Records excerpted from a collection >>
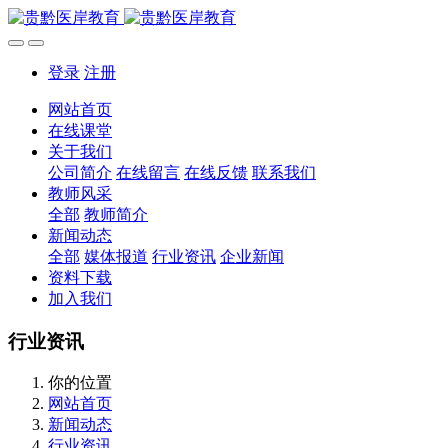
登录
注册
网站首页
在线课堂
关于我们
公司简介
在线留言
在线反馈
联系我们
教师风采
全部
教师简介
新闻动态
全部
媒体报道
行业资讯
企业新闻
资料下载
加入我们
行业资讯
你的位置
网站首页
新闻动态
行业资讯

---

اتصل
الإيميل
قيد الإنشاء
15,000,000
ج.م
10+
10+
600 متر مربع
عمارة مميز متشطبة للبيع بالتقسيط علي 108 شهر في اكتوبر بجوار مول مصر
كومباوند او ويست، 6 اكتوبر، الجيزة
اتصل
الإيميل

==

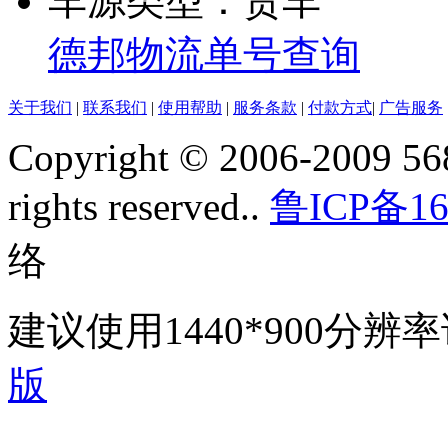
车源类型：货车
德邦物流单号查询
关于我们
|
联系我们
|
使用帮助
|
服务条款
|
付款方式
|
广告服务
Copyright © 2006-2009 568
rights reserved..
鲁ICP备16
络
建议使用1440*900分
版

WHAT TO PRODUCE >> Extract each line holding the word "اكتوبر" from the records.

OUTPUT FOR THIS EXERCISE >>
عمارة مميز متشطبة للبيع بالتقسيط علي 108 شهر في اكتوبر بجوار مول مصر
كومباوند او ويست، 6 اكتوبر، الجيزة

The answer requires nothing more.